Files
multica/server/cmd
Multica Eve eca6102365 refactor(autopilot): autopilot_run.planned_at + DispatchAutopilotForPlan (2/3 MUL-3551) (#4443)
* refactor(scheduler): add PlansForScope hook for non-cadence jobs

The current Manager.plansForTick assumes a uniform Cadence grid:
plan_times are derived via FloorPlan(db_now, Cadence). That works for
rollup_task_usage_hourly but not for the upcoming Autopilot schedule
dispatch job, where each trigger has its own cron expression and the
plan_times do not snap to a single global grid.

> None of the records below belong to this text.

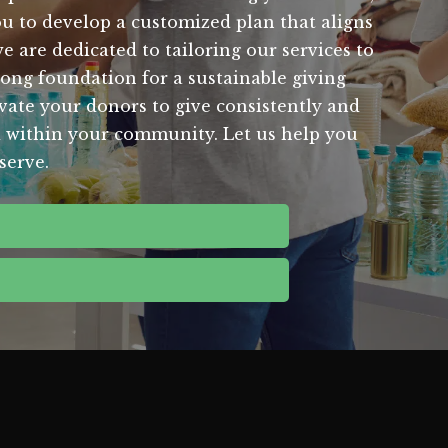
u to develop a customized plan that aligns
 are dedicated to tailoring our services to
rong foundation for a sustainable giving
vate your donors to give consistently and
d within your community. Let us help you
serve.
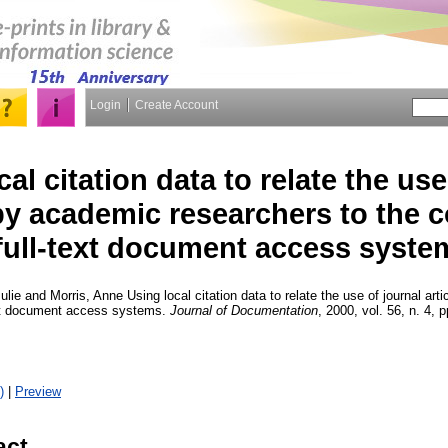
Login
Create Account
al citation data to relate the use
 by academic researchers to the 
full-text document access syste
ulie
and
Morris, Anne
Using local citation data to relate the use of journal ar
text document access systems.
Journal of Documentation
, 2000, vol. 56, n. 4, 
)
|
Preview
act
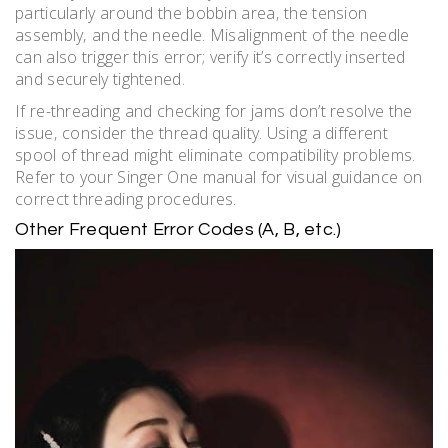
particularly around the bobbin area‚ the tension
assembly‚ and the needle. Misalignment of the needle
can also trigger this error; verify it’s correctly inserted
and securely tightened.
If re-threading and checking for jams don’t resolve the
issue‚ consider the thread quality. Using a different
spool of thread might eliminate compatibility problems.
Refer to your Singer One manual for visual guidance on
correct threading procedures.
Other Frequent Error Codes (A‚ B‚ etc.)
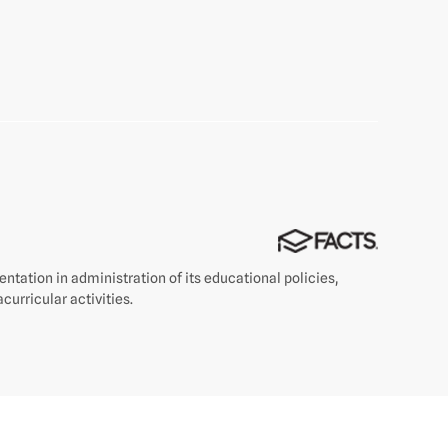
rientation in administration of its educational policies,
curricular activities.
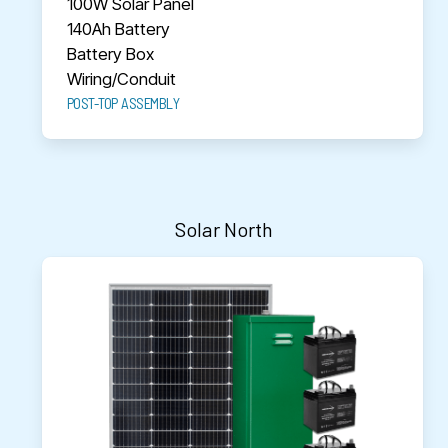
100W Solar Panel
140Ah Battery
Battery Box
Wiring/Conduit
POST-TOP ASSEMBLY
Solar North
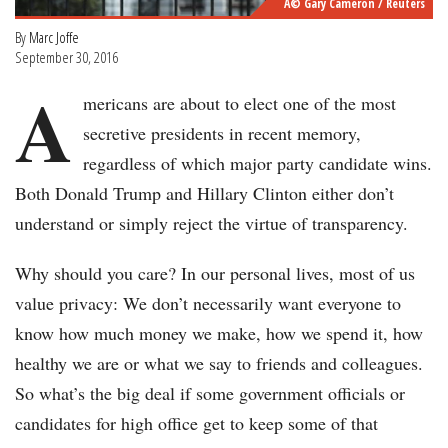
Â© Gary Cameron / Reuters
By
Marc Joffe
September 30, 2016
A
mericans are about to elect one of the most
secretive presidents in recent memory,
regardless of which major party candidate wins.
Both Donald Trump and Hillary Clinton either don’t
understand or simply reject the virtue of transparency.
Why should you care? In our personal lives, most of us
value privacy: We don’t necessarily want everyone to
know how much money we make, how we spend it, how
healthy we are or what we say to friends and colleagues.
So what’s the big deal if some government officials or
candidates for high office get to keep some of that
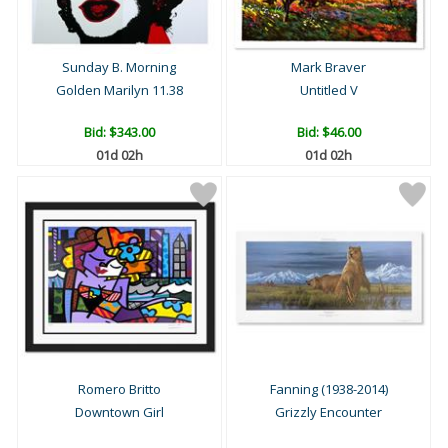
Sunday B. Morning
Mark Braver
Golden Marilyn 11.38
Untitled V
Bid:
$343.00
Bid:
$46.00
01d 02h
01d 02h
Romero Britto
Fanning (1938-2014)
Downtown Girl
Grizzly Encounter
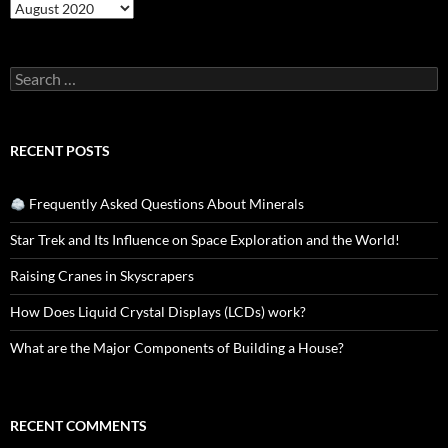
Archives
Search
for:
RECENT POSTS
Frequently Asked Questions About Minerals
Star Trek and Its Influence on Space Exploration and the World!
Raising Cranes in Skyscrapers
How Does Liquid Crystal Displays (LCDs) work?
What are the Major Components of Building a House?
RECENT COMMENTS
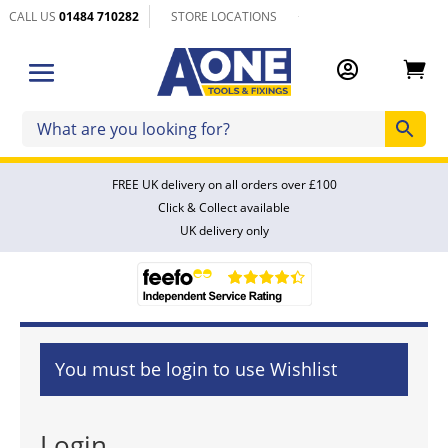
CALL US
01484 710282
STORE LOCATIONS


FREE UK delivery on all orders over £100
Click & Collect available
UK delivery only
You must be login to use Wishlist
Login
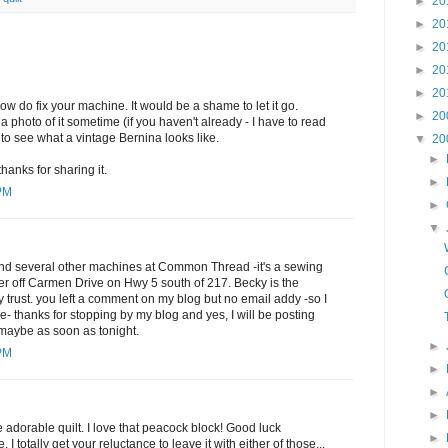
►
20
►
20
►
20
►
20
►
20
ow do fix your machine. It would be a shame to let it go.
►
20
 photo of it sometime (if you haven't already - I have to read
 to see what a vintage Bernina looks like.
▼
20
►
 thanks for sharing it.
►
 PM
►
▼
nd several other machines at Common Thread -it's a sewing
er off Carmen Drive on Hwy 5 south of 217. Becky is the
ly trust. you left a comment on my blog but no email addy -so I
e- thanks for stopping by my blog and yes, I will be posting
..maybe as soon as tonight.
►
 PM
►
►
►
e adorable quilt. I love that peacock block! Good luck
►
I totally get your reluctance to leave it with either of those...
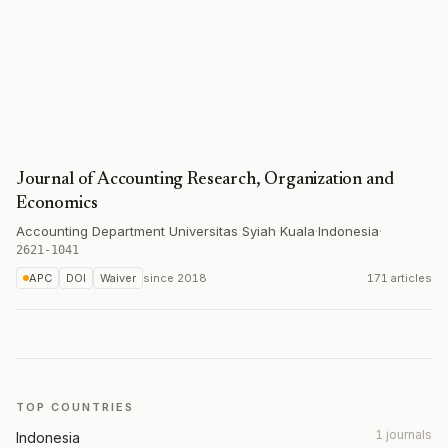
Journal of Accounting Research, Organization and
Economics
Accounting Department Universitas Syiah Kuala
·
Indonesia
·
2621-1041
APC
DOI
Waiver
since
2018
171 articles
TOP COUNTRIES
1 journals
Indonesia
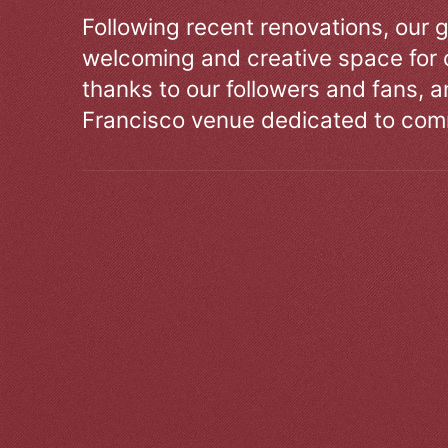
Following recent renovations, our g
welcoming and creative space for 
thanks to our followers and fans, an
Francisco venue dedicated to comm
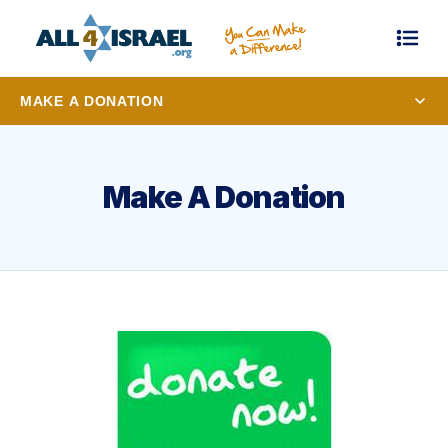
MAKE A DONATION
Make A Donation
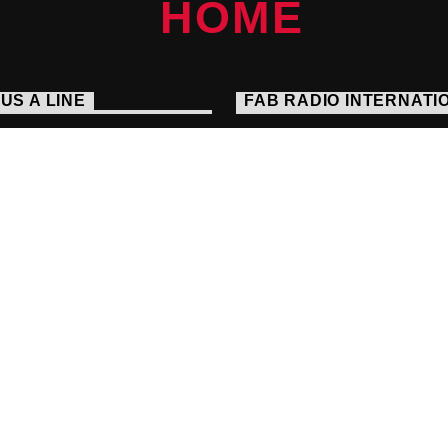
US A LINE
FAB RADIO INTERNATI
Embrace The Alternative
s://fabradiointernational.com
Seek And You Will Find
1 238 9050
io@fabradiointernational.com
each Agency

This change adds an optional JobSpec.PlansForScope hook. When set:

  * Manager loads the latest stored plan for (job, scope) and passes
    a new LatestPlanInfo to the hook (exported from the previously
    private latestPlanInfo). The hook returns the plan_times to attempt
    this tick.
  * Cadence, CatchUpMode and CatchUpWindow are bypassed; the hook is
    in full control of plan_time selection.
  * MaxPlansPerTick still acts as a safety cap on the hook's output.
  * All other timing fields (RunTimeout / StaleTimeout /
    HeartbeatInterval / MaxAttempts / RetryBackoff / AllowStaleReentry)
    and the lease/heartbeat/terminal-write SQL primitives are reused
    unchanged.

JobSpec.validate now allows Cadence=0 when PlansForScope is set, and
makes the every_plan MaxPlansPerTick > 0 invariant fire only on
Cadence-driven every_plan jobs. Existing rollup_task_usage_hourly
behaviour is unchanged — that JobSpec leaves PlansForScope nil.

Tests:
  * TestJobSpecValidatePlansForScopeRelaxesCadence — validate() rules.
  * TestManagerPlansForScopeHookDrivesPlans — end-to-end hook delegation
    through the manager (DB-backed), proving that hook-returned
    plan_times go through the same tryClaim path, MaxPlansPerTick
    truncates without erroring, and LatestPlanInfo is populated on the
    second tick.
  * TestManagerPlansForScopeHookEmptyIsNoOp — empty hook output is a
    valid no-op.

No behaviour change for callers that don't set PlansForScope.

Refs MUL-3551

Co-authored-by: multica-agent <github@multica.ai>

* refactor(autopilot): add planned_at + DispatchAutopilotForPlan for occurrence idempotency

PR 2 of 3 for the scheduled-Autopilot refactor on MUL-3551.

Adds dispatch-layer idempotency for scheduled triggers. This is the
second line of defence behind the primary uq_sys_cron_execution
guarantee in sys_cron_executions: if a runner crashes between
"create autopilot_run" and "write SUCCESS in sys_cron_executions",
the next stale-steal retry re-enters dispatch with the SAME
(trigger_id, planned_at). Without a row-level guard, that retry
would create a duplicate autopilot_run, issue, and task.

Changes:

  * Migration 124: ALTER TABLE autopilot_run ADD COLUMN planned_at
    TIMESTAMPTZ + partial unique index on (trigger_id, planned_at)
    WHERE both are NOT NULL. Manual / webhook / api dispatch leaves
    planned_at NULL so they keep the existing semantics unchanged.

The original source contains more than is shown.